Faced with labour shortages and pressures on pension funding due to ageing populations, one in three OECD countries has cut unemployment benefits in the last six years with a view to encouraging unemployed people to find jobs, according to a new OECD report.

Benefits and Wages provides a guide to how governments are tackling the twin challenges of supporting unemployed people while helping them back into work by tracking net benefit levels in individual countries. A decade ago countries were making it increasingly difficult to claim benefits: today many are actually cutting the level of benefits.

A single long-term unemployed person in Germany receives about €4000 per year less in benefits than they would have in 2001, while in the Slovak Republic they get €2200 less. By contrast, there have been increases in benefit levels in Belgium and Ireland (€1300 and €1600) over the same period.

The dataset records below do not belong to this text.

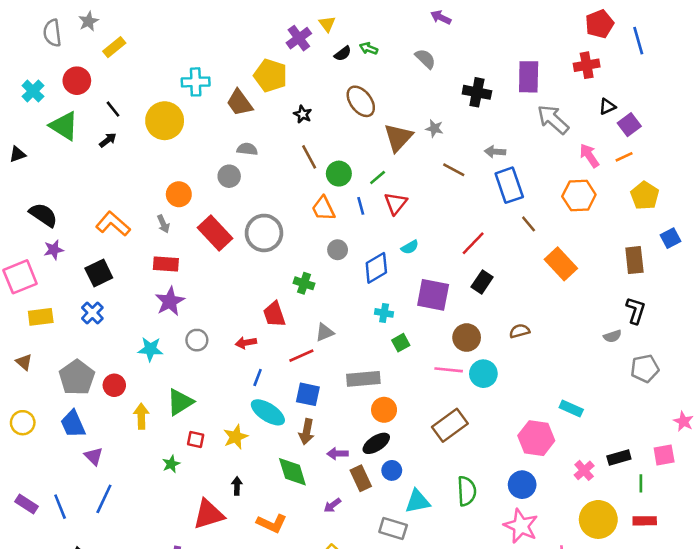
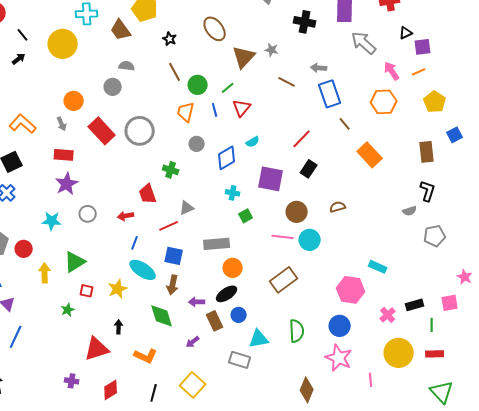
purple square: (629, 125) -> (423, 47), turned 30
orange trapezoid: (323, 208) -> (186, 112), turned 40

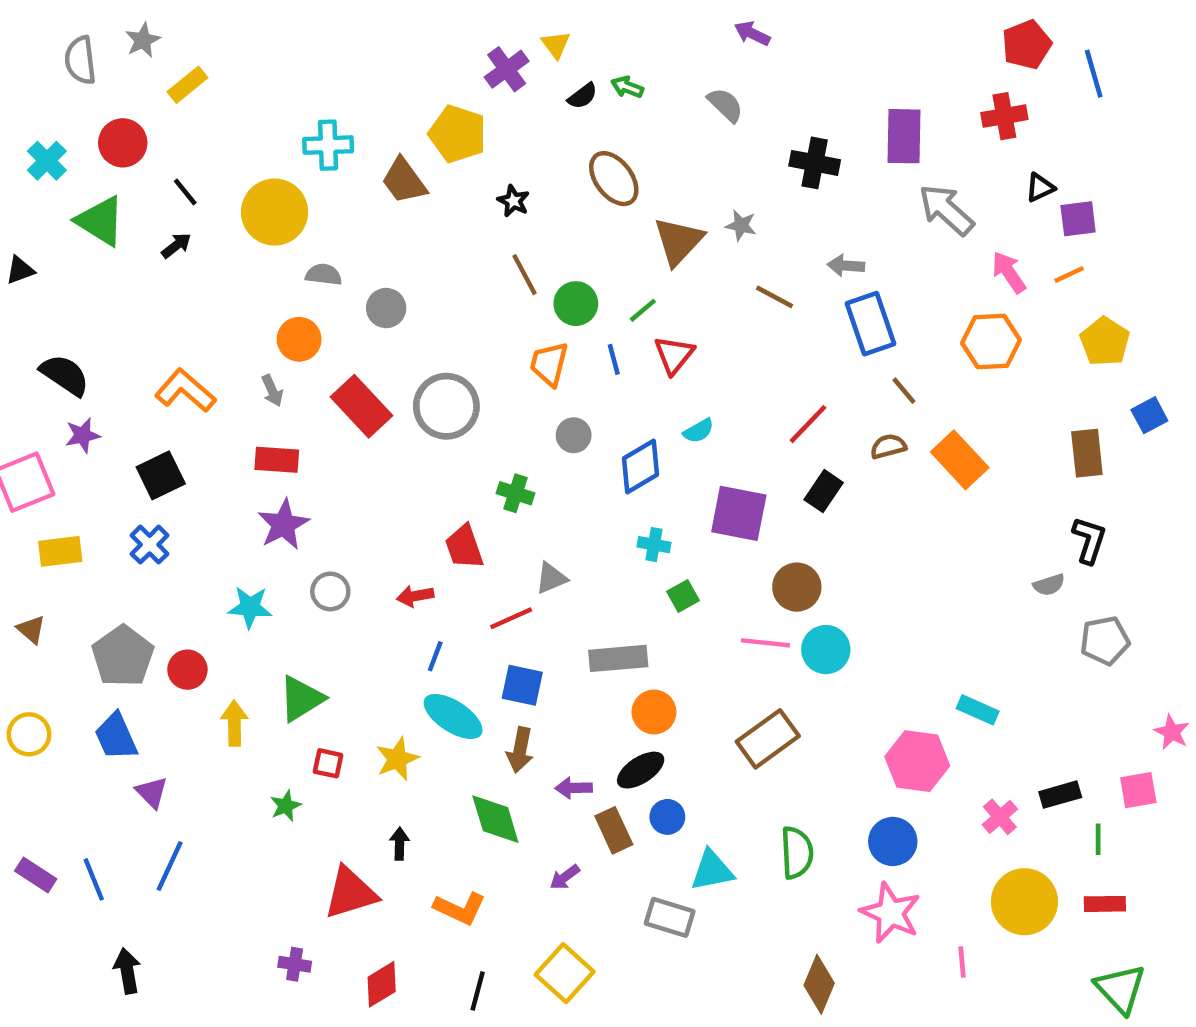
gray semicircle: (127, 66) -> (324, 275), moved
brown semicircle: (338, 207) -> (888, 446), moved

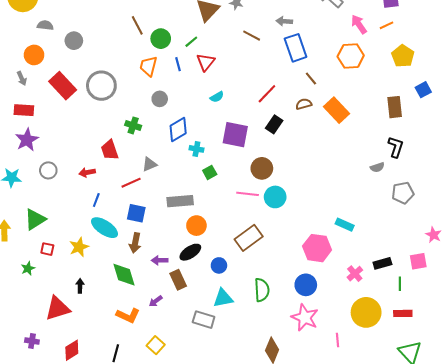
blue diamond: (641, 466) -> (178, 130), moved
blue circle: (667, 817) -> (219, 265), moved
orange L-shape: (460, 908) -> (128, 315), moved
yellow square: (565, 973) -> (156, 345), size x0.7

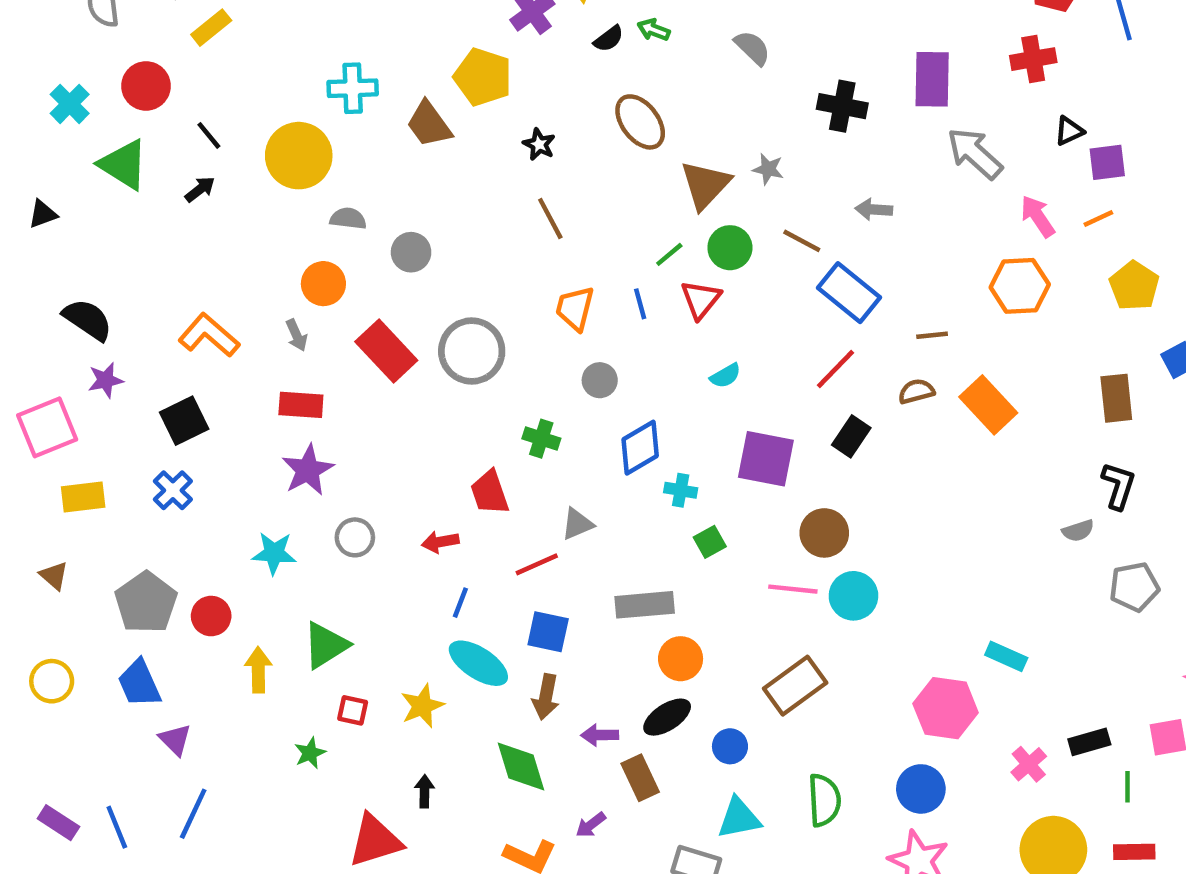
green circle: (161, 39) -> (730, 248), moved
blue rectangle: (296, 48) -> (849, 293), moved, turned -32
brown line: (311, 78) -> (932, 335), turned -56

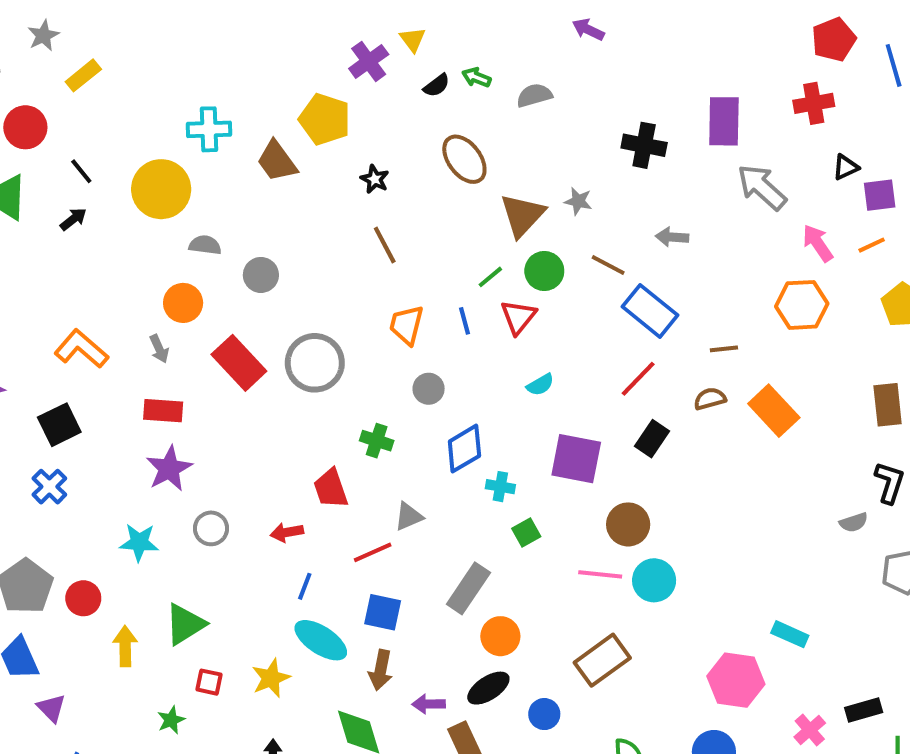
gray semicircle: (752, 48) -> (534, 95), moved, turned -60
gray rectangle: (645, 605) -> (468, 588), turned -51

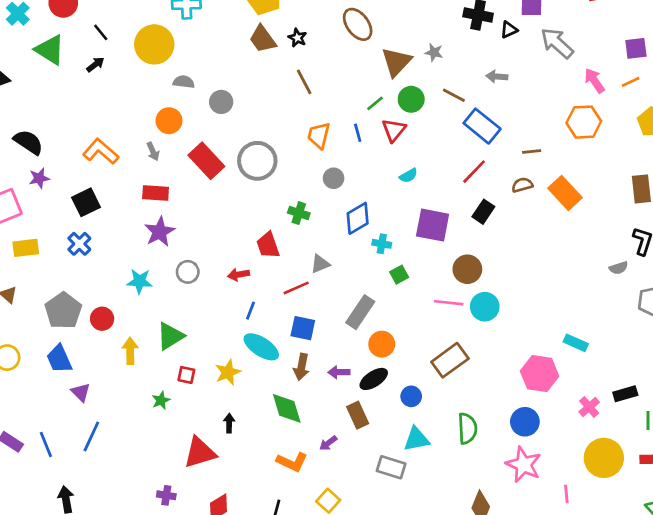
brown trapezoid: (277, 161) -> (263, 39), moved
black triangle: (846, 167) -> (509, 30), moved
purple arrow: (429, 704) -> (339, 372), moved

Benefits and Wages also compares the level of benefits which unemployed people typically receive with average after-tax earnings, taking into account different family types and unemployment durations ("Net replacement rates", see figure ). Across most OECD countries the level fell to 55% in 2005, from 59% in 2001. The Nordic countries are the most generous, with levels above 70%. In the United States, Greece, Turkey and Italy, where benefits for the long-term unemployed are very low or non-existent, the index of generosity is below 30%.

Unemployment benefits are only one of many factors which make people decide whether or not to look for a job. Wages and Benefits cites other barriers - high tax rates and low wages. When unemployed people start to work, on average they lose 66 cents in increased taxation and lost benefits for every €1 or $1 they earn. And a lone parent, working full time but earning the minimum wage, would still be below the poverty threshold in most countries.

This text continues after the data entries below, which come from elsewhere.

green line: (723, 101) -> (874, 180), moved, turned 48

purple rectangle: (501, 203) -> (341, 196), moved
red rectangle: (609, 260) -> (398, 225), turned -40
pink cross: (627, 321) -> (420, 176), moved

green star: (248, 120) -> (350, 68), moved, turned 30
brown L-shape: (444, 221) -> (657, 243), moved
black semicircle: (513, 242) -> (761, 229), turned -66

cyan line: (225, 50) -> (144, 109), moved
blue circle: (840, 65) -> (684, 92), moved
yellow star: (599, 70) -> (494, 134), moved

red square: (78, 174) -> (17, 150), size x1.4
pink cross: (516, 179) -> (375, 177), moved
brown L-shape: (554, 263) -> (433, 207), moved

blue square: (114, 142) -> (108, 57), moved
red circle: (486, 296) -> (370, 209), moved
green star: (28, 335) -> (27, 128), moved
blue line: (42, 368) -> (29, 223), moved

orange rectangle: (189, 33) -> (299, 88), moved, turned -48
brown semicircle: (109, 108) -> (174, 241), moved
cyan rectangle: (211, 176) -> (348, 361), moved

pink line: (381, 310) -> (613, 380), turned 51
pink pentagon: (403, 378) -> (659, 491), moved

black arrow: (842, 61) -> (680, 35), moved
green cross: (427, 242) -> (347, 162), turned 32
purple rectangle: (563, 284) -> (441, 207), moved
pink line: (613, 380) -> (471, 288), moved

The report also notes the need for high-quality affordable childcare which allows parents to reap financial advantage from working outside the home. Childcare costs typically consume more than a third of family's incomes in Canada, Ireland, New Zealand, Switzerland, the United Kingdom and the United States. In one third of OECD countries - Canada, the Czech Republic, Denmark, France, Iceland, Ireland, Korea, New Zealand, the Slovak Republic, Switzerland and United Kingdom - lone parents may see no financial gain from low-wage employment.